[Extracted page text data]
[Start of section]
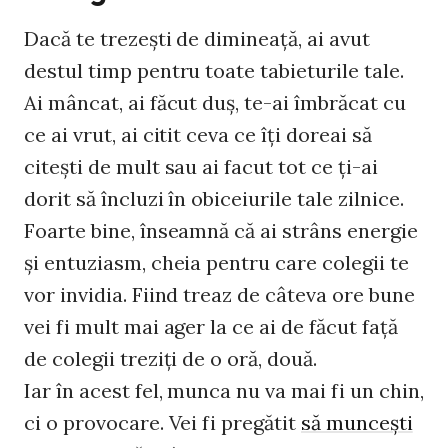
Dacă te trezeşti de dimineaţă, ai avut
destul timp pentru toate tabieturile tale.
Ai mâncat, ai făcut duş, te-ai îmbrăcat cu
ce ai vrut, ai citit ceva ce îţi doreai să
citeşti de mult sau ai facut tot ce ţi-ai
dorit să încluzi în obiceiurile tale zilnice.
Foarte bine, înseamnă că ai strâns energie
şi entuziasm, cheia pentru care colegii te
vor invidia. Fiind treaz de câteva ore bune
vei fi mult mai ager la ce ai de făcut faţă
de colegii treziţi de o oră, două.
Iar în acest fel, munca nu va mai fi un chin,
ci o provocare. Vei fi pregătit
să munceşti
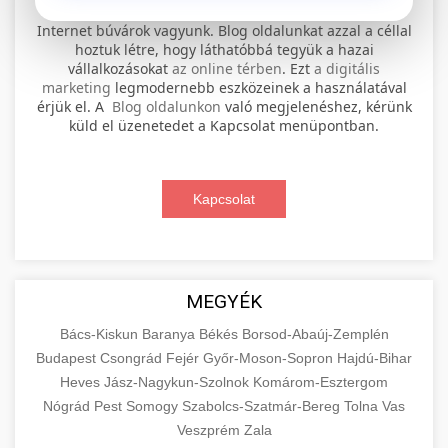
⚡ 1. legjobb elektromos roller
+
Internet búvárok vagyunk. Blog oldalunkat azzal a céllal
szervíz
hoztuk létre, hogy láthatóbbá tegyük a hazai
vállalkozásokat
az online térben
. Ezt
a digitális
Professional electric scooter repair and
marketing
legmodernebb eszközeinek a használatával
maintenance services. Expert technicians
érjük el. A
Blog oldalunkon
való megjelenéshez, kérünk
📊 2. online marketing
+
küld el üzenetedet a Kapcsolat menüpontban.
provide quality service for all major brands and
ügynökség
models.
Comprehensive online marketing services
Kapcsolat
Visit Service Center
scooter repair shop
including SEO, social media management, and
+
🛴 3. legjobb elektromos roller
digital advertising. Drive growth with data-
driven strategies.
Find the best electric scooters on the market.
Compare top models, features, and prices to
+
MEGYÉK
🔗 4. prémium linképítés
aimarketingugynokseg.hu
make an informed purchase decision.
Bács-Kiskun
Baranya
Békés
Borsod-Abaúj-Zemplén
High-quality backlink acquisition services to
digital agency services
Budapest
Csongrád
Fejér
Győr-Moson-Sopron
Hajdú-Bihar
View Top Models
e-scooter reviews
boost your website's authority and search
Heves
Jász-Nagykun-Szolnok
Komárom-Esztergom
📦 5. termékek és
+
engine rankings. White-hat techniques only.
Nógrád
Pest
Somogy
szolgáltatások
Szabolcs-Szatmár-Bereg
Tolna
Vas
Veszprém
Zala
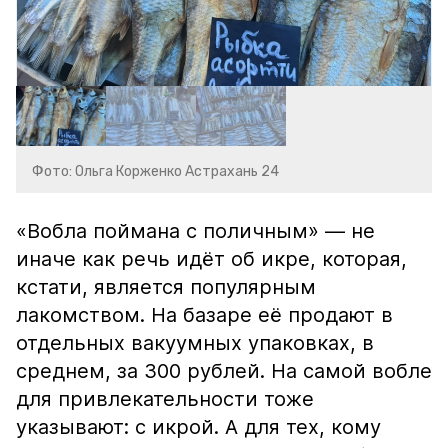
Фото: Ольга Корженко Астрахань 24
«Вобла поймана с поличным» — не
иначе как речь идёт об икре, которая,
кстати, является популярным
лакомством. На базаре её продают в
отдельных вакуумных упаковках, в
среднем, за 300 рублей. На самой вобле
для привлекательности тоже
указывают: с икрой. А для тех, кому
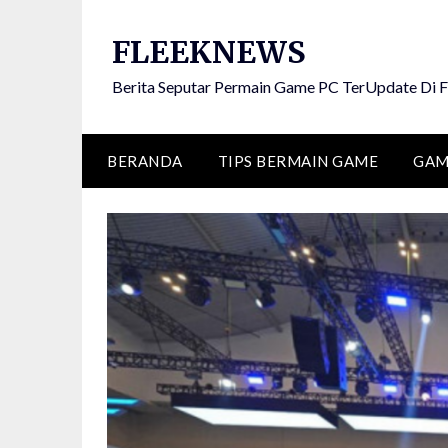
Skip
to
FLEEKNEWS
content
Berita Seputar Permain Game PC TerUpdate D
BERANDA
TIPS BERMAIN GAME
GAM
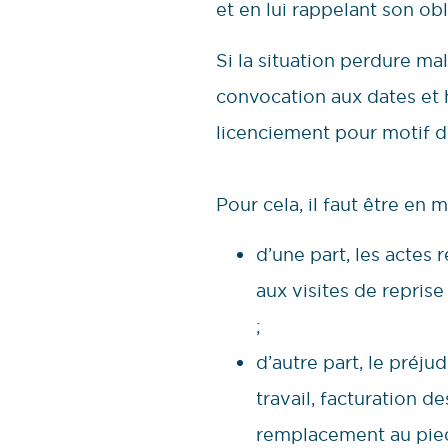
et en lui rappelant son o
Si la situation perdure m
convocation aux dates et 
licenciement pour motif di
Pour cela, il faut être en 
d’une part, les actes 
aux visites de reprise
;
d’autre part, le préju
travail, facturation de
remplacement au pied 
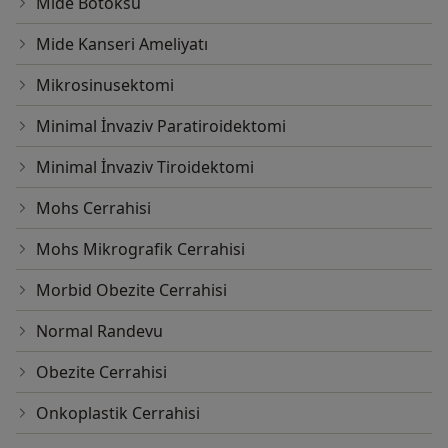
Mide Botoksu
Mide Kanseri Ameliyatı
Mikrosinusektomi
Minimal İnvaziv Paratiroidektomi
Minimal İnvaziv Tiroidektomi
Mohs Cerrahisi
Mohs Mikrografik Cerrahisi
Morbid Obezite Cerrahisi
Normal Randevu
Obezite Cerrahisi
Onkoplastik Cerrahisi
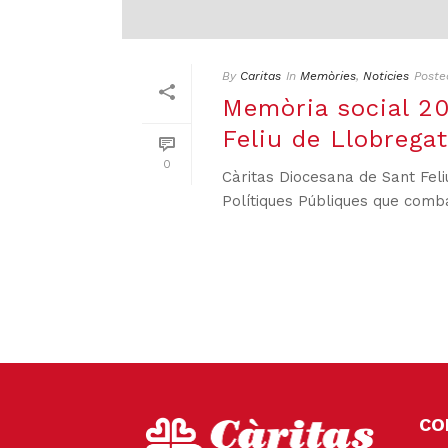
By
Caritas
In
Memòries
,
Noticies
Poste
Memòria social 20
Feliu de Llobregat
0
Càritas Diocesana de Sant Feli
Polítiques Públiques que combat
CO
[End of section]
YOUR OBJECTIVE:
Return every entry above word for word, and include no images.

REPLY TO THE EXERCISE:
Dacă te trezeşti de dimineaţă, ai avut
destul timp pentru toate tabieturile tale.
Ai mâncat, ai făcut duş, te-ai îmbrăcat cu
ce ai vrut, ai citit ceva ce îţi doreai să
citeşti de mult sau ai facut tot ce ţi-ai
dorit să încluzi în obiceiurile tale zilnice.
Foarte bine, înseamnă că ai strâns energie
şi entuziasm, cheia pentru care colegii te
vor invidia. Fiind treaz de câteva ore bune
vei fi mult mai ager la ce ai de făcut faţă
de colegii treziţi de o oră, două.
Iar în acest fel, munca nu va mai fi un chin,
ci o provocare. Vei fi pregătit
să munceşti
⚡ 1. legjobb elektromos roller
+
Internet búvárok vagyunk. Blog oldalunkat azzal a céllal
szervíz
hoztuk létre, hogy láthatóbbá tegyük a hazai
vállalkozásokat
az online térben
. Ezt
a digitális
Professional electric scooter repair and
marketing
legmodernebb eszközeinek a használatával
maintenance services. Expert technicians
érjük el. A
Blog oldalunkon
való megjelenéshez, kérünk
📊 2. online marketing
+
küld el üzenetedet a Kapcsolat menüpontban.
provide quality service for all major brands and
ügynökség
models.
Comprehensive online marketing services
Kapcsolat
Visit Service Center
scooter repair shop
including SEO, social media management, and
+
🛴 3. legjobb elektromos roller
digital advertising. Drive growth with data-
driven strategies.
Find the best electric scooters on the market.
Compare top models, features, and prices to
+
MEGYÉK
🔗 4. prémium linképítés
aimarketingugynokseg.hu
make an informed purchase decision.
Bács-Kiskun
Baranya
Békés
Borsod-Abaúj-Zemplén
High-quality backlink acquisition services to
digital agency services
Budapest
Csongrád
Fejér
Győr-Moson-Sopron
Hajdú-Bihar
View Top Models
e-scooter reviews
boost your website's authority and search
Heves
Jász-Nagykun-Szolnok
Komárom-Esztergom
📦 5. termékek és
+
engine rankings. White-hat techniques only.
Nógrád
Pest
Somogy
szolgáltatások
Szabolcs-Szatmár-Bereg
Tolna
Vas
Veszprém
Zala
Фото: Ольга Корженко Астрахань 24
«Вобла поймана с поличным» — не
иначе как речь идёт об икре, которая,
кстати, является популярным
лакомством. На базаре её продают в
отдельных вакуумных упаковках, в
среднем, за 300 рублей. На самой вобле
для привлекательности тоже
указывают: с икрой. А для тех, кому
Skip
to
FLEEKNEWS
content
Berita Seputar Permain Game PC TerUpdate D
BERANDA
TIPS BERMAIN GAME
GAM
et en lui rappelant son o
Si la situation perdure m
convocation aux dates et 
licenciement pour motif di
Pour cela, il faut être en 
d’une part, les actes 
aux visites de reprise
;
d’autre part, le préju
travail, facturation de
remplacement au pied 
Mide Botoksu
Mide Kanseri Ameliyatı
Mikrosinusektomi
Minimal İnvaziv Paratiroidektomi
Minimal İnvaziv Tiroidektomi
Mohs Cerrahisi
Mohs Mikrografik Cerrahisi
Morbid Obezite Cerrahisi
Normal Randevu
Obezite Cerrahisi
Onkoplastik Cerrahisi
By
Caritas
In
Memòries
,
Noticies
Poste
Memòria social 20
Feliu de Llobregat
0
Càritas Diocesana de Sant Feli
Polítiques Públiques que combat
CO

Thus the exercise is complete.